Zanaatkar mesleğe ilk adımını yedi yaşında çırak olarak atar, babasının anlaştığı bir ustanın yanına verilir ve onun evine taşınırdı. Usta, kendisine zanaatı öğretmekle mükellef olup, onu hizmetkarı olarak kullanamazdı. Çıraklık süresi lonca tarafından belirlenirdi. Yaşı geldiğinde genç adam zanaatını öğrenmiş olarak ustasının yanından ayrılıp kendi yoluna koyulur ve elinde ustasının tavsiye mektubu başka ustaların yanında iş arardı. Kentten kente iş peşinde seyahat etmesi nedeniyle de İngilizcede “journeyman” olarak adlandırılmıştı. Genç kalfa farklı kentlerde farklı ustaların yanında çalışarak değişik teknikler öğrenip zanaatını ilerletir, sonunda da yerleşmeye karar verdiği kentin loncasına ustalık pozisyonu için başvururdu. Kent vatandaşı kabul edilen bir usta aynı zamanda saygın bir aile reisi olmak durumundaydı ve yerleşik bir işi olması şarttı.
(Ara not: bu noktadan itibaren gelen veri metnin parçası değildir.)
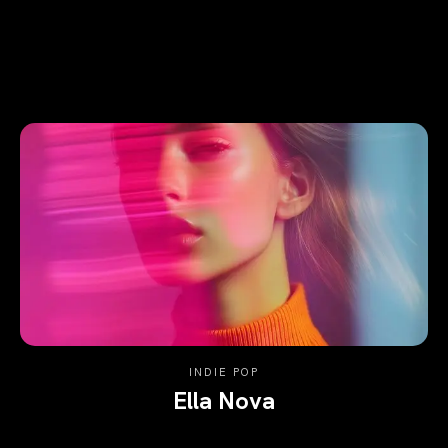
INDIE POP
Ella Nova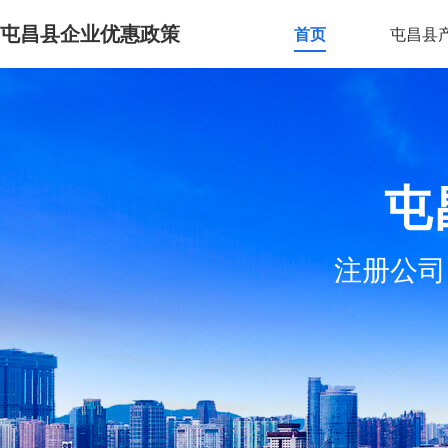
屯昌县企业优惠政策
首页
屯昌县
屯
注册公司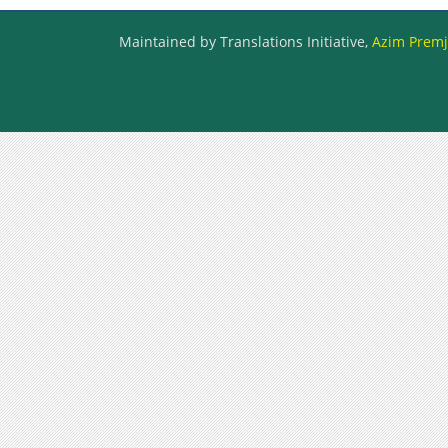
Maintained by Translations Initiative,
Azim Premji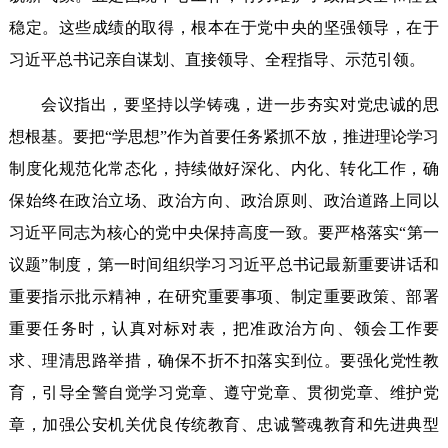
稳定。这些成绩的取得，根本在于党中央的坚强领导，在于
习近平总书记亲自谋划、直接领导、全程指导、示范引领。
会议指出，要坚持以学铸魂，进一步夯实对党忠诚的思
想根基。要把“学思想”作为首要任务紧抓不放，推进理论学习
制度化规范化常态化，持续做好深化、内化、转化工作，确
保始终在政治立场、政治方向、政治原则、政治道路上同以
习近平同志为核心的党中央保持高度一致。要严格落实“第一
议题”制度，第一时间组织学习习近平总书记最新重要讲话和
重要指示批示精神，在研究重要事项、制定重要政策、部署
重要任务时，认真对标对表，把准政治方向、领会工作要
求、理清思路举措，确保不折不扣落实到位。要强化党性教
育，引导全警自觉学习党章、遵守党章、贯彻党章、维护党
章，加强公安机关优良传统教育、忠诚警魂教育和先进典型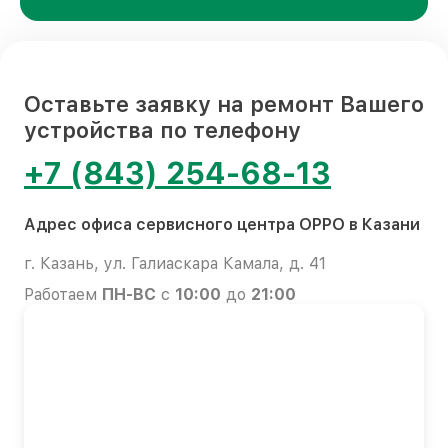
Оставьте заявку на ремонт Вашего
устройства по телефону
+7 (843) 254-68-13
Адрес офиса сервисного центра OPPO в Казани
г. Казань, ул. Галиаскара Камала, д. 41
Работаем
ПН-ВС
с
10:00
до
21:00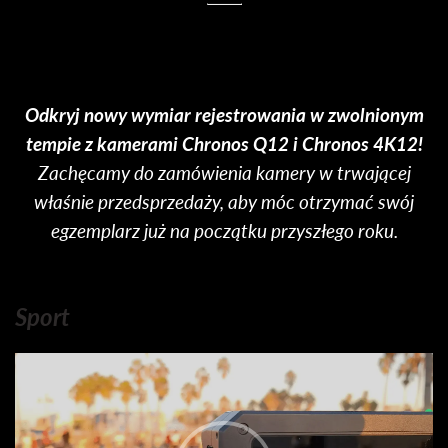
Odkryj nowy wymiar rejestrowania w zwolnionym
tempie z kamerami Chronos Q12 i Chronos 4K12!
Zachęcamy do zamówienia kamery w trwającej
właśnie przedsprzedaży, aby móc otrzymać swój
egzemplarz już na początku przyszłego roku.
Sport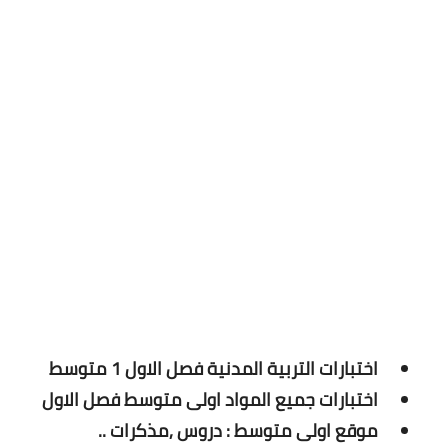
اختبارات التربية المدنية فصل الاول 1 متوسط
اختبارات جميع المواد اولى متوسط فصل الاول
موقع اولى متوسط : دروس ,مذكرات ..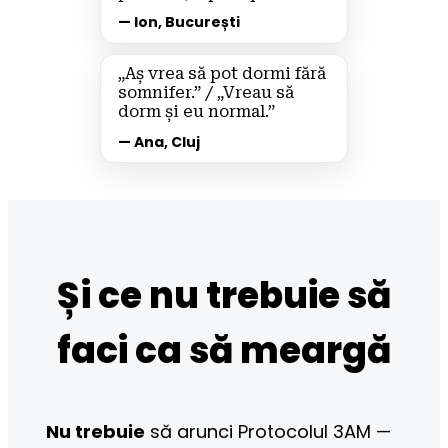
— Ion, București
„Aș vrea să pot dormi fără 
somnifer.” / „Vreau să 
dorm și eu normal.”
— Ana, Cluj
Și ce nu trebuie să
faci ca să meargă
Nu trebuie
 să arunci Protocolul 3AM — 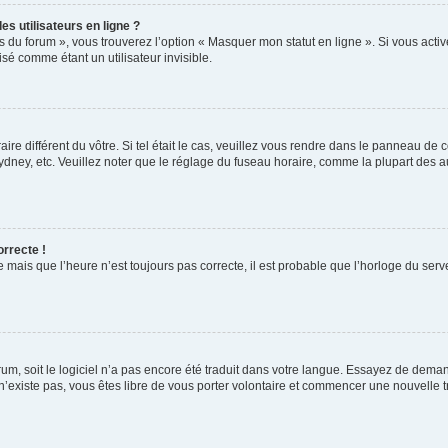
s utilisateurs en ligne ?
s du forum », vous trouverez l’option « Masquer mon statut en ligne ». Si vous activ
é comme étant un utilisateur invisible.
aire différent du vôtre. Si tel était le cas, veuillez vous rendre dans le panneau de co
ey, etc. Veuillez noter que le réglage du fuseau horaire, comme la plupart des autr
orrecte !
 mais que l’heure n’est toujours pas correcte, il est probable que l’horloge du serve
orum, soit le logiciel n’a pas encore été traduit dans votre langue. Essayez de deman
 n’existe pas, vous êtes libre de vous porter volontaire et commencer une nouvelle t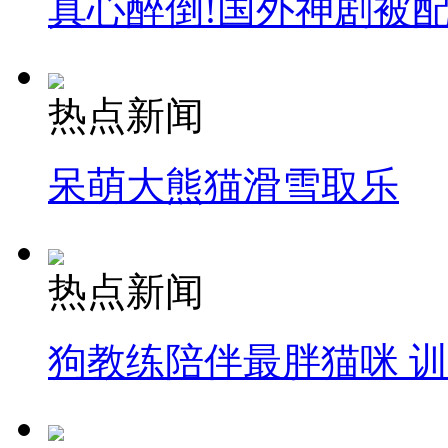
真心醉倒!国外神剧被
热点新闻
呆萌大熊猫滑雪取乐
热点新闻
狗教练陪伴最胖猫咪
Zanaatkarların yanı sıra tüccarların da loncaları vardı. Bu dünyada da yerel ticaret yapanlarla, bölgesel veya uluslararası pazarlarda ticaret yapanlar arasında önemli farklar bulunuyordu. Balıkçılar, ikinci el mal ticareti yapanlar gibi yerel tüccar ve toptancılar malı ancak yerel olarak satın alıp sadece kentte ve onun yakın çevresinde satabiliyorlardı. Büyük tüccarlar ise uzun yol ticareti ve para işi yapıyorlardı. Bunların lonca üyelerinden birisi öldüğünde, lonca biraderleri karısı ve çocuklarına bakmakla yükümlüydüler; hastalandığında veya bir derdi olduğunda gene onlar yanında olurlardı.

Geç Orta Çağ döneminde kentler, Avrupa tarihinin akışında önemli rolü olan unsurlar haline gelmişlerdi. Kendi siyasi oluşumları ve kültürleri ortaya çıkmış, özellikle de Almanya ve İtalya gibi zayıf ve etkisiz kralların ülkelerinde daha da büyük bir önem ve güç kazanmışlardı.